Der Aufwand ebenso: Cobra&Puma gönnen sich für einige wenige Stunden ein hübsches Zelt und einen DJ, der das selbe beschallt. Draußen serviert man Alex Thompson, der kommende US-Golfstar. TaylorMade&Adidas baut für den Demotag eine eigene Tribüne auf der Range auf und auch die anderen BigBrands wie Titleist, Callaway, Wislon, Nike oder Adams lassen sich nicht lumpen, wenngleich Puma & Adidas im altbewährten Wettstreit sich gegensetig zu übertreffen versuchen…
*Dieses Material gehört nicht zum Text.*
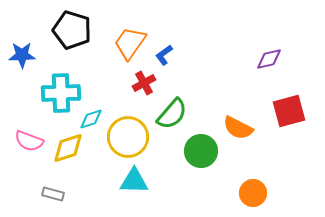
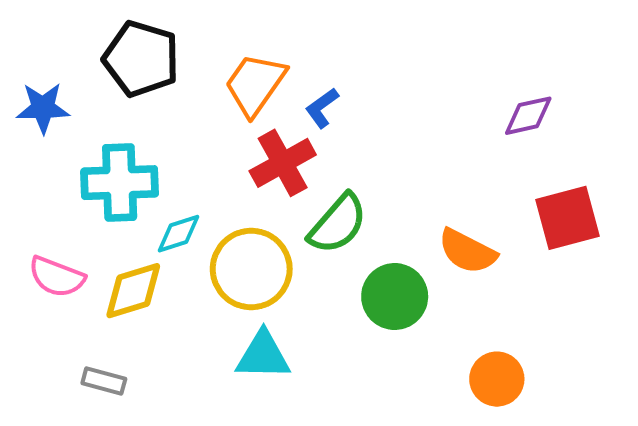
red cross: (144, 83) -> (283, 163), size x1.4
Mein Favorit – und ich verspreche, das Video dazu wird nachgereicht – ist SNAG Golf, eine sensationelle Art, den Golfsport Kindern näher zu bringen!
Jetzt werde ich mich wieder den technischen Problemen zuwenden… Und in 3 Stunden geht’s auf der Show los, die um 8 Uhr ihre Pforten öffnet….
Bis morgen!
PS: Die USA bemüht sich gerade redlich, mich wieder milde zu stimmen, und ein erster Schritte ist getan: WLAN im Shuttlebus zum Demotag finde ich ziemlich lässig, wenngleich ich nicht weiß, ob wir in 20 Jahren draufkommen werden, dass das mikrowellisieren der Erdöberfläche unser Gesundheit nicht zuträglich ist… Aber ganz aktuell war das eine geniale Erfahrung…
25. Jänner 2011:
Damit kein Neid aufkommt, eine kurze Einführung in das Thema „Anreise nach Orlando”: 10 Stunden Wien-New York, eine Stunde Schlangestehen bei der Einwanderungsbehörde, mit der grimmigsten Schalterbeamtin ever, noch mal 3 Stunden von New York nach Orlando, zum Drüberstreuen einen Tornado-Warnung, 20 Minuten im Flugzeug warten, weil das Gate nicht fertig ist und dann, nach 22 Stunden Anreise minus 6 Stunden Zeitverschub: REGEN!REGEN!REGEN!
Immerhin: Das Hotel, ein schmuckes 2-Sterne-Haus, direkt an einem kaum befahrenen, vierspurigen Highway, liegt verkehrsgünstig, quasi um die Ecke des Convention Centers, wo sich ab Donnerstag drei Tage lang der Nabel der Golfwelt befindet, zumindest, was die Ausrüstung betrifft.
Weil aber der Regen in den letzten Tagen recht heftig war, startet schon der erste Programmpunkt, der Demotag mit Verspätung….
Für die restlichen drei Tage ist herrliches Wetter angesagt, was dann aber ohnedies powidl ist, weil Indoor gearbeitet wird.
Kurz vor Mitternacht (Orlando-Zeit) reicht es dann!